China's latest – and quite literal – game of "chicken" with the United States and other trading partners runs the very high risk of triggering a global trade war. In response to bans on genuinely contaminated or defective products from China, Beijing has retaliated harshly with its own far less justifiable bans on everything from French bottled water and Australian seafood to American pork and, yes, chicken.

That China has a very serious problem with the safety of its manufactured goods, foods, and drugs should not be in dispute. Thus far, the anecdotal evidence has given us toothpaste laced with diethylene glycol, toy trains coated with lead paint, defective tires that can kill you faster than a drunk on a Saturday night, catfish loaded to the gills with antibiotics, counterfeit Lipitor without any active ingredients and, perhaps most disgustingly within China, particularly "high fiber" pork buns that are 40 percent cardboard.

Anecdotes aside, the statistics on Chinese product quality – or the lack thereof – are even more damning. The central fact in this product safety debate is this: For whatever China exports to the United States, Europe or the rest of the world, its rates of contamination and defects tend to run much higher than its market share of the particular product. For example, while China accounts for about 20 percent of seafood imports into the United States, about 40 percent of all seafood rejected by U.S. regulators comes from China. In a similar vein, China has accounted for 100 percent of all toy recalls in the United States this year and fully 60 percent of all consumer-product recalls.

It's no secret why Chinese products and foods are often of such poor quality. China has an extremely lax regulatory system, and its top regulators are highly vulnerable to corruption. Moreover, consumer advocates in China are far more likely to be bullied, beaten, and even killed rather than given a bully pulpit. Nor is there an effective "tort" system like in the United States or Europe that would allow either Chinese consumers or injured parties outside of China to be fairly compensated by its courts.

Those countries around the world now being subjected to a flood of dangerous Chinese products have every right to regulate and restrict those products without fear of Chinese retaliation. China, however, does not seem to be getting this message. Instead, what we are seeing now is the most ugly side of China's two-faced political character.
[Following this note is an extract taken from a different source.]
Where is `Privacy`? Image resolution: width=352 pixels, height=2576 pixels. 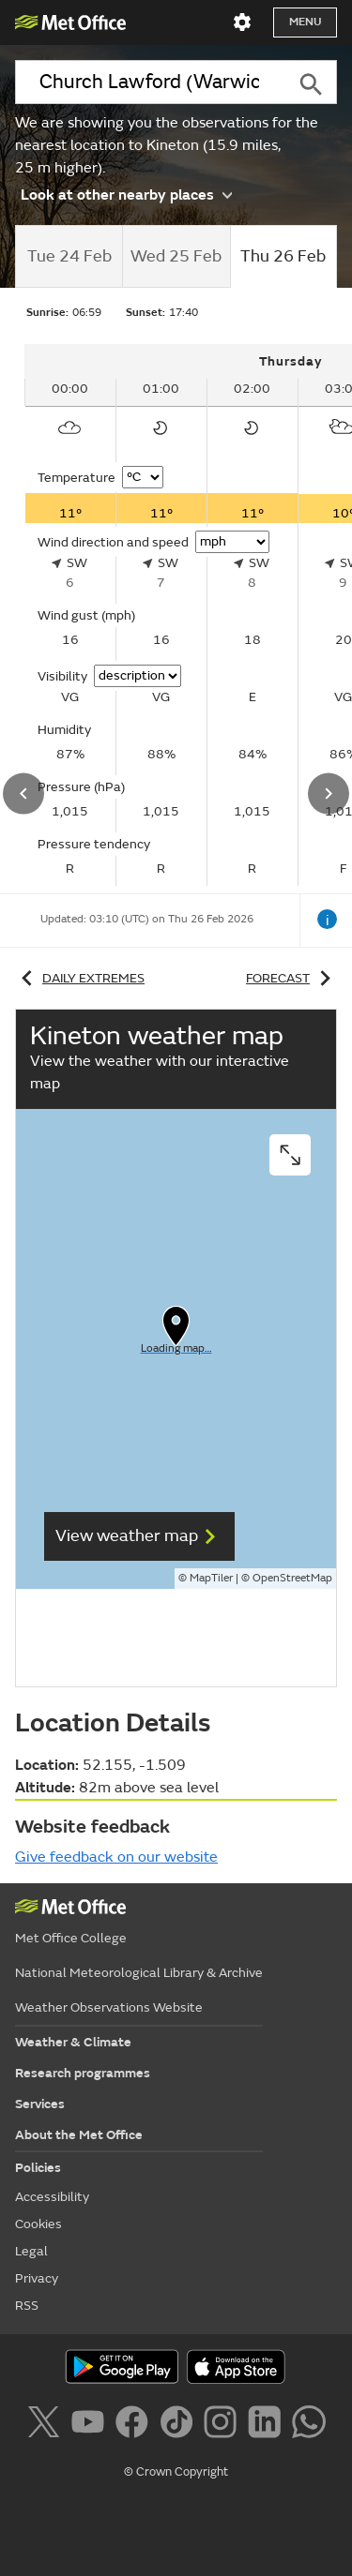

The attractive face of China is that of Deng Xiaoping – China's great pragmatist who ushered in all of the market reforms in the early 1990s that today have turned China into an economic superpower. At his best, Deng was not just charming. He was accommodative and conciliatory in dealing with the West. If Deng Xiaoping were alive today and leading China, he would be the first to acknowledge what has become an epidemic of contaminated and defective goods, and he would be the first to come clean and propose a set of constructive solutions.
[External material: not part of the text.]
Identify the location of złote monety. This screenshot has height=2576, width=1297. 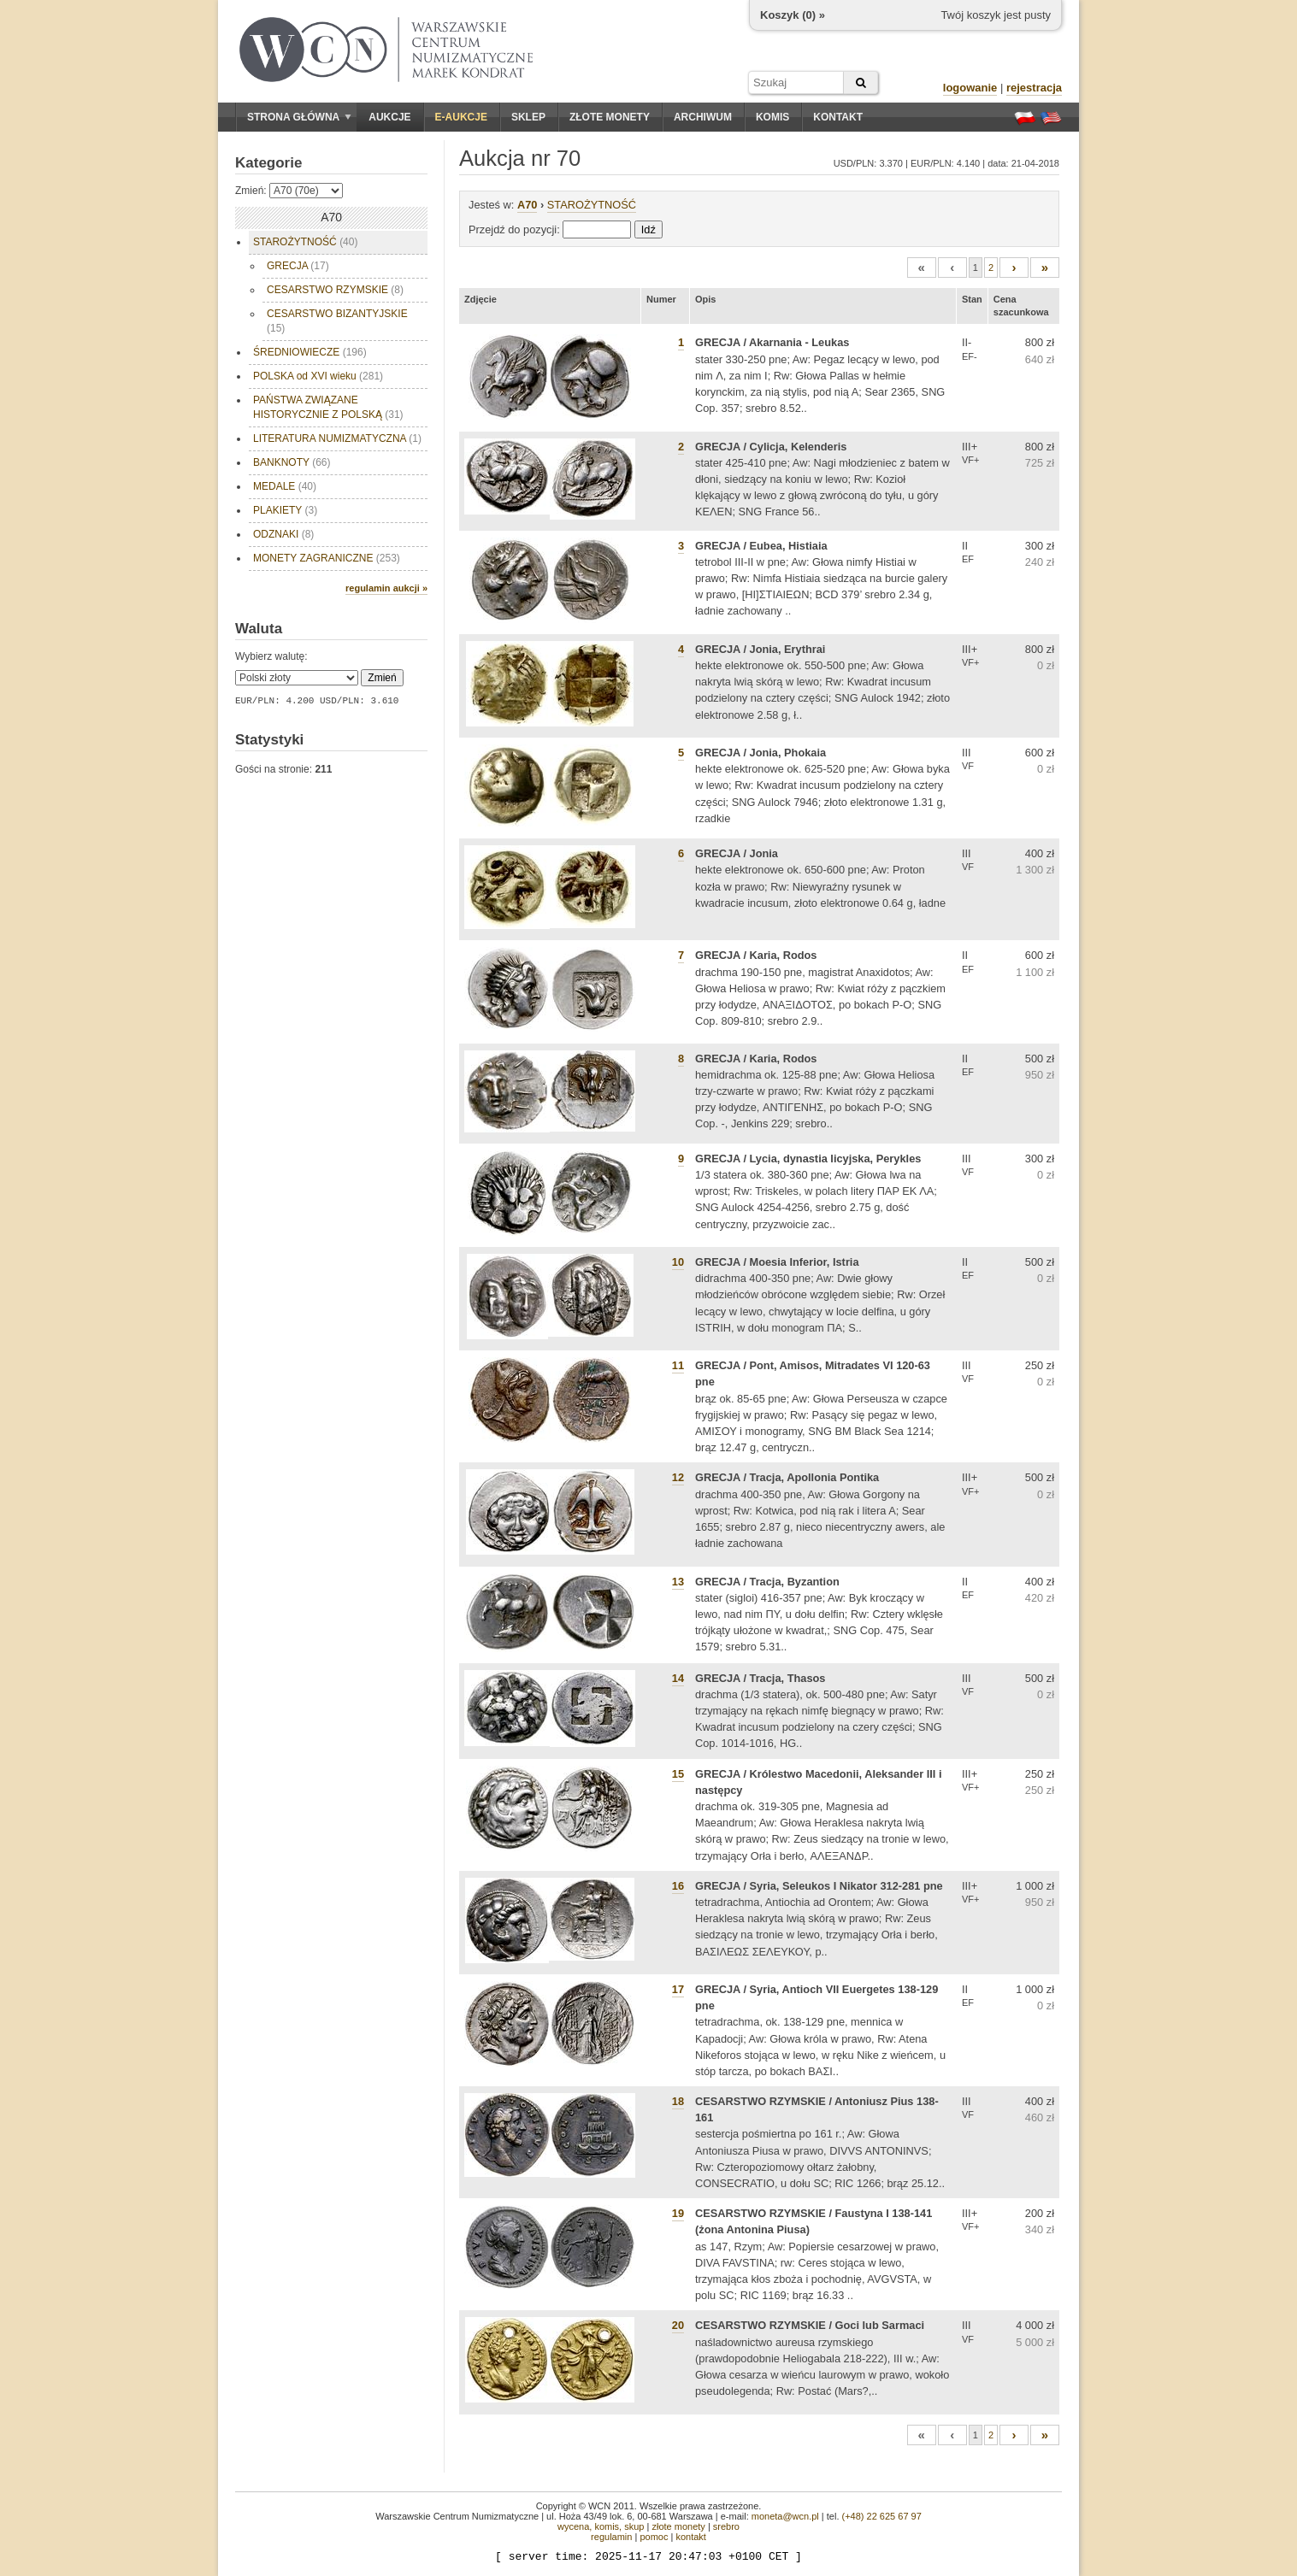 (678, 2526).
Instead, what we are seeing is the ugly face of China – that of the repressive and intransigent ideologue Mao Zedong. From the Maoist perspective, it has always been tit for tat and fighting fire with fire. From this rigid point of view, China is always right, never wrong. The sad fact is that the Chinese bureaucracy remains riddled with doctrinaire relics from its Maoist past. That's precisely why the world is now being confronted with two absurdities: 1) the repeated claims of Chinese bureaucratic propagandists that Chinese products are not only safe but as safe as those from the United States and Europe, and, 2) the banning of good Western products in retaliation for the banning of bad Chinese goods in the West.
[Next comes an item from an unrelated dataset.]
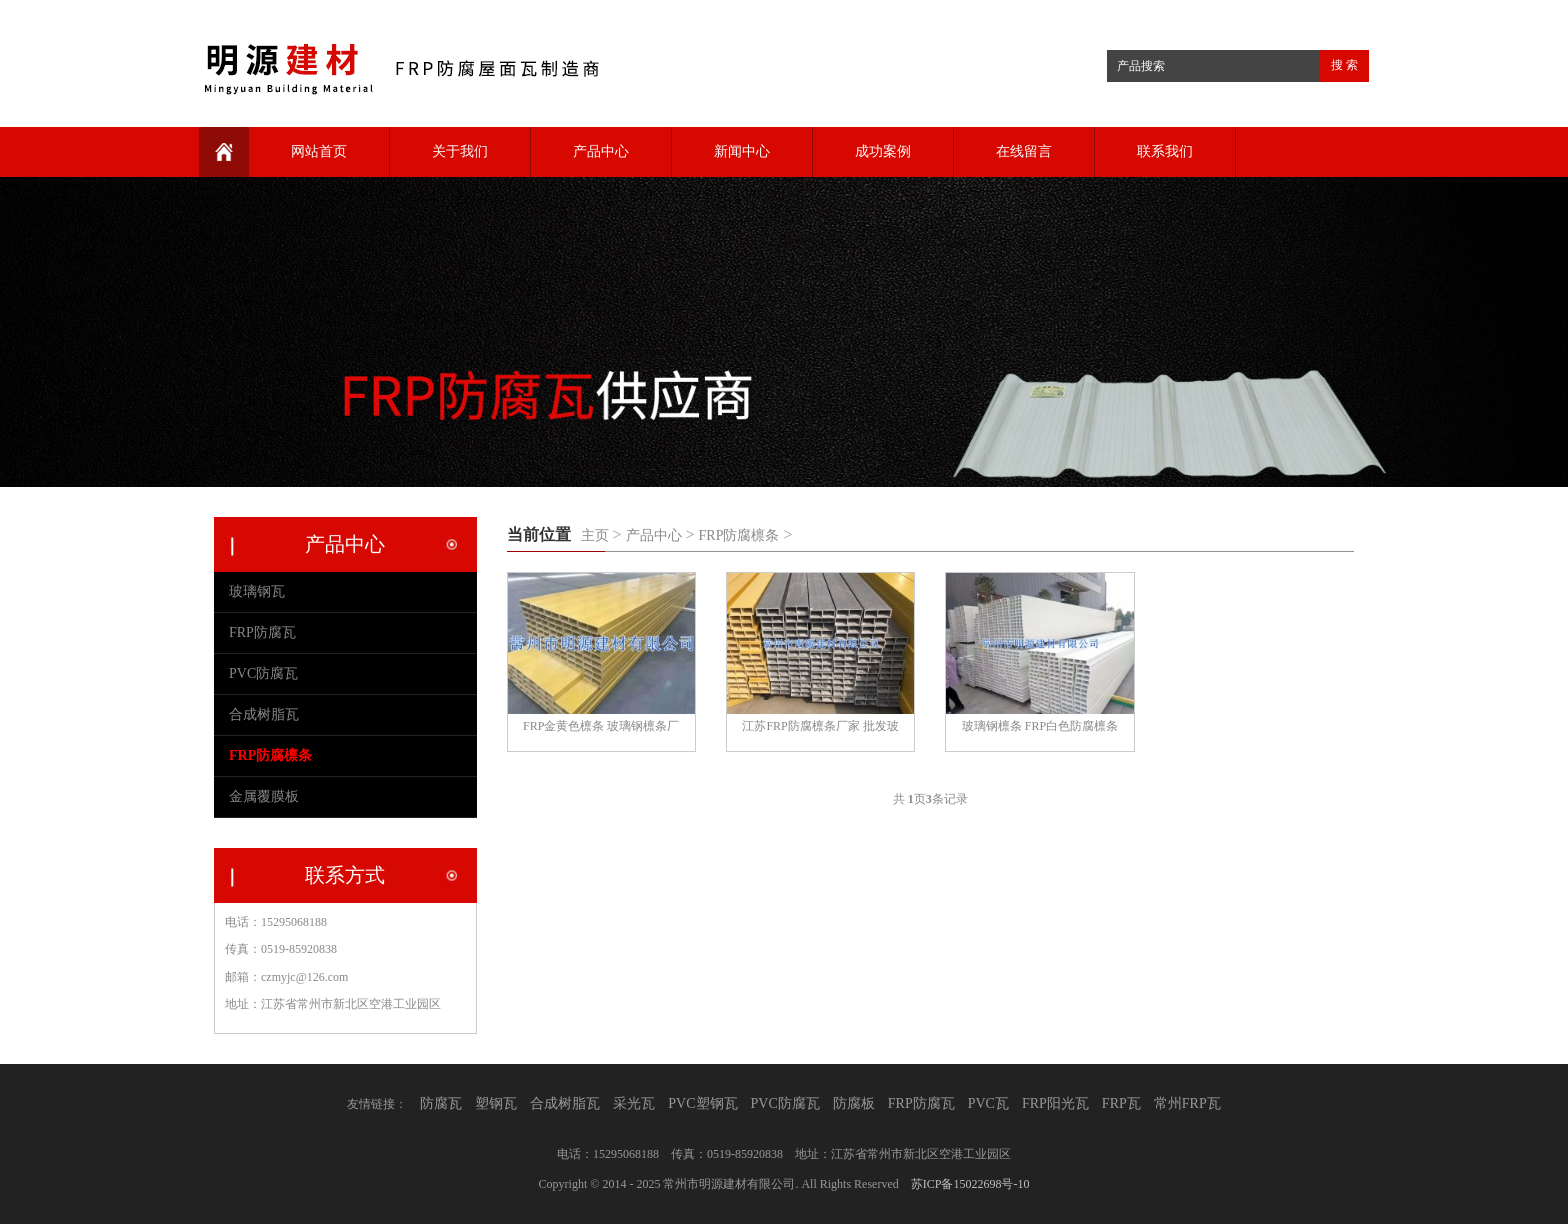 The height and width of the screenshot is (1224, 1568). I want to click on 新闻中心, so click(742, 151).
If China continues down this Maoist road, the most likely scenario is an escalating wave of protectionist tariffs and nontariff barriers that nobody wants. Thus far, China has been able to avoid protectionist restrictions despite its flagrant currency manipulation, repeated violations of the World Trade Organization rules, rampant counterfeiting and piracy and the loss of more than 2 million American jobs to unfair Chinese trading practices. That's why it would be highly ironic for a series of relatively small disputes over things like contaminated catfish and toxic toothpaste to escalate into a global trade war.